Il secouait sa tête aux boucles dorées.

—«C'est moi?» s'écriait Katerine.

Et le pauvre petit, dans une explosion de sanglots:

—«Non, non!... c'est nounou... et pépé Fa, et papa Raymond... Papa!... papa!...

—Tu le verras ce soir, ton papa, si tu vas dormir gentiment dans la chambre de Katerine,» prononça Flatcheff, adoucissant sa voix en câlinerie.

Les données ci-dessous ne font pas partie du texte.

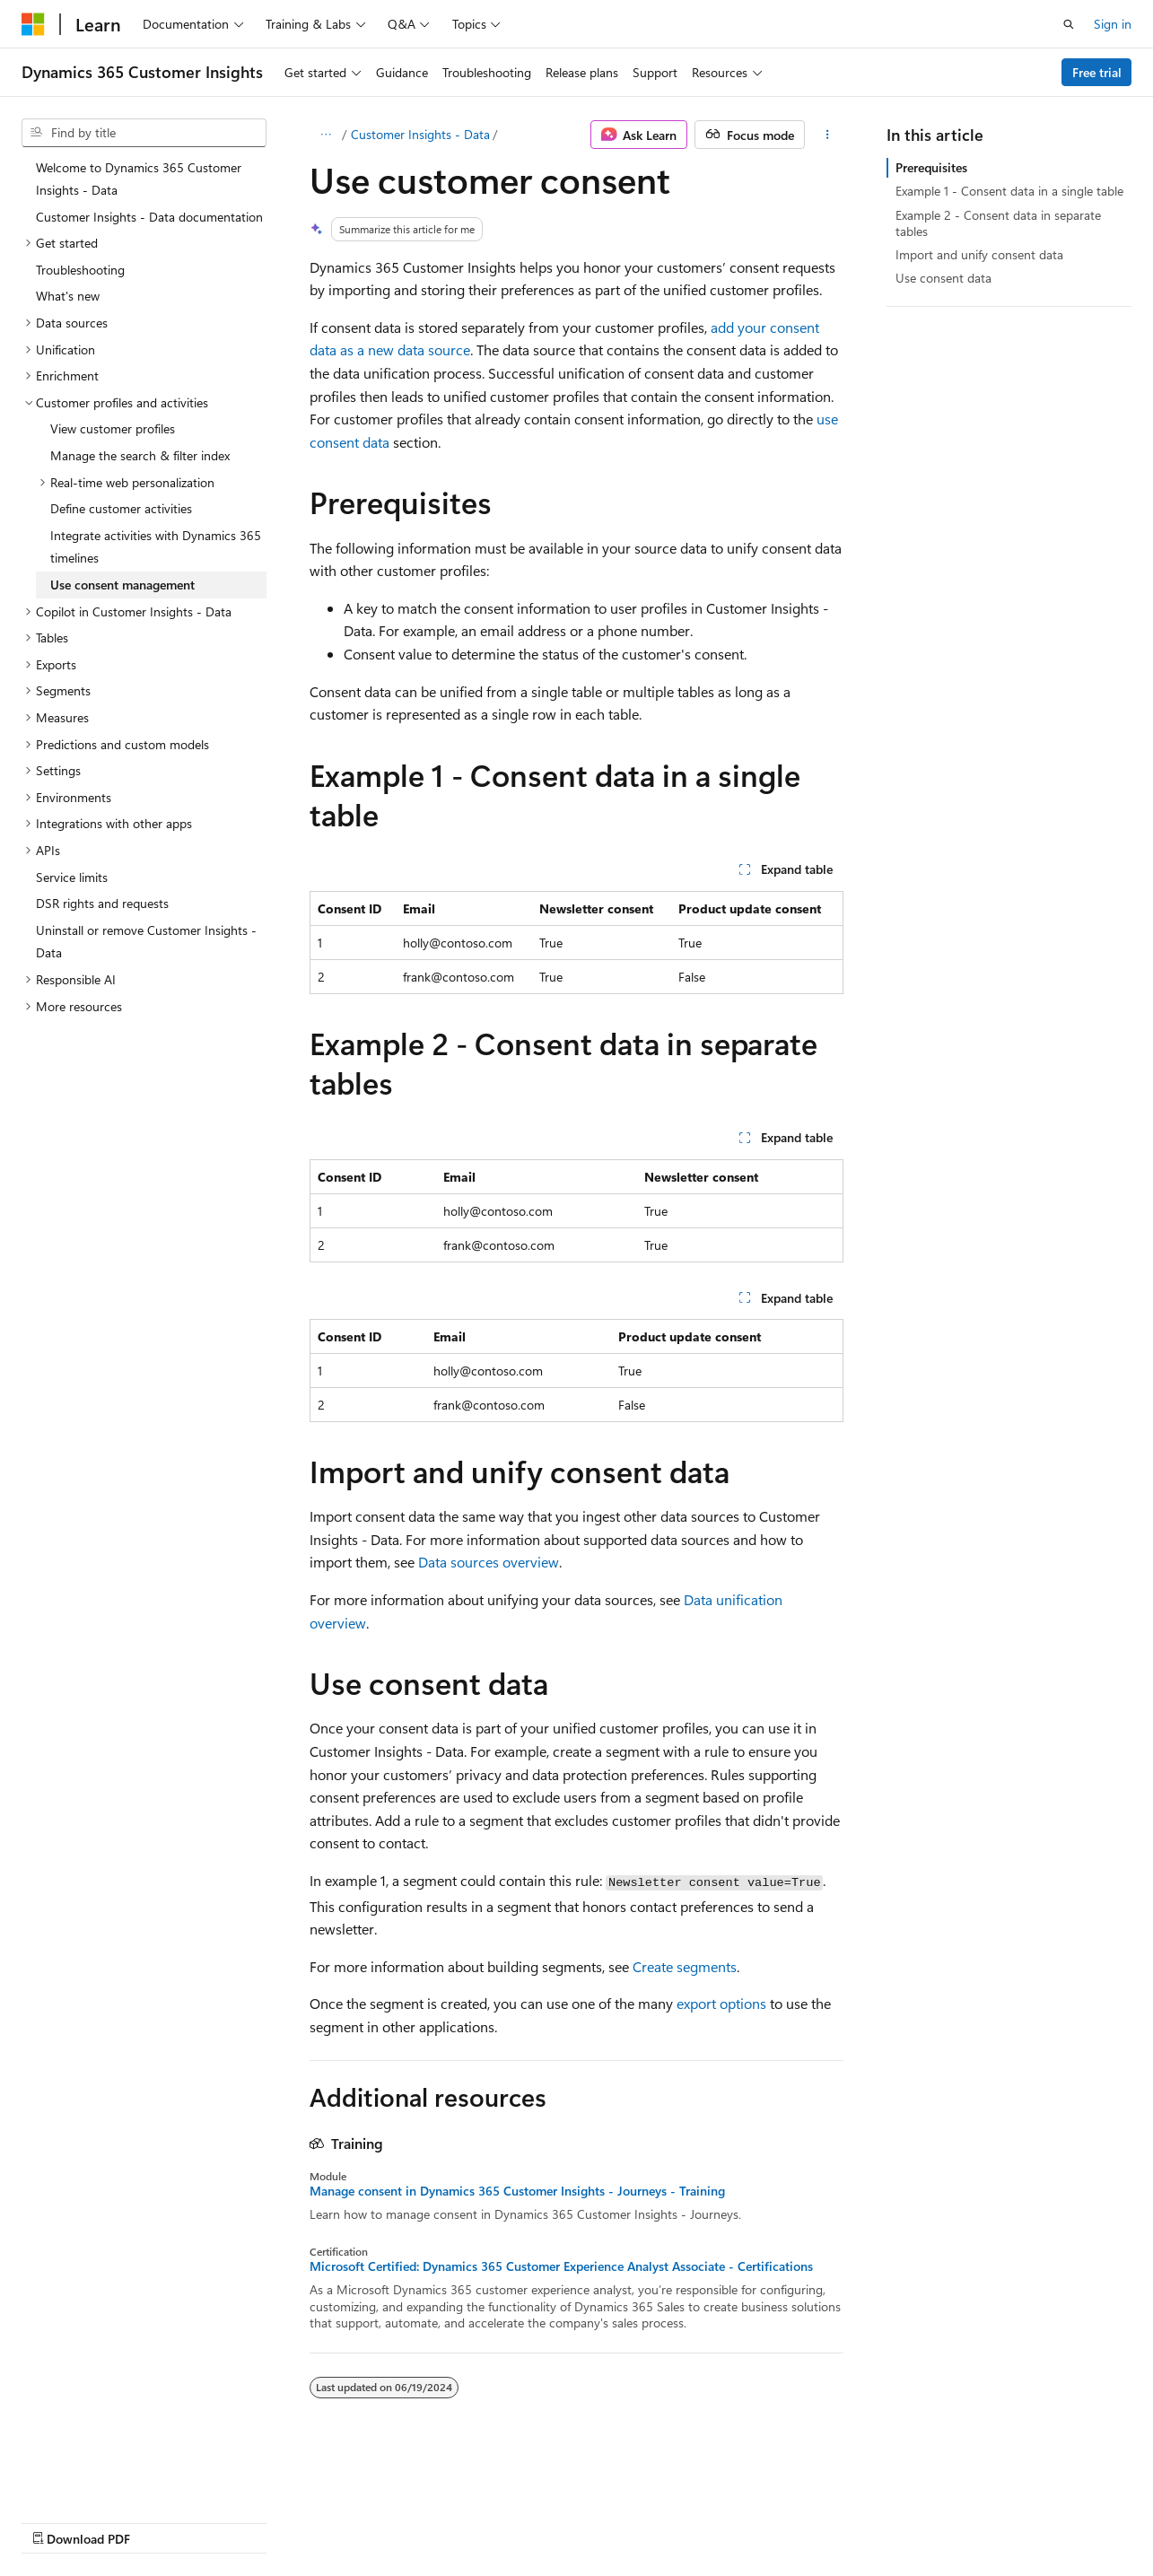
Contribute (321, 2520)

La Risslaya regarda cet homme. Elle avait vu des bêtes fauves. Étant toute petite, une nuit, à travers la steppe, elle se trouvait dans le traîneau de ses parents, poursuivi par une bande de loups. Leurs yeux luisants... leur souffle... Elle en garderait éternellement l'épouvante... Mais c'étaient des bêtes carnassières, qui suivaient franchement leur instinct. Celui-là!... celui-là!... Il supportait, levés vers lui, les beaux yeux du petit garçon,—ces yeux bleus le jour et noirs à la lumière, mais toujours rayonnants d'une même candeur. Maintenant, une joie émouvante les emplissait.

—«Je verrai papa?...

—Puisque je te le dis.

—On me réveillera, alors?... Tu me dis de dormir.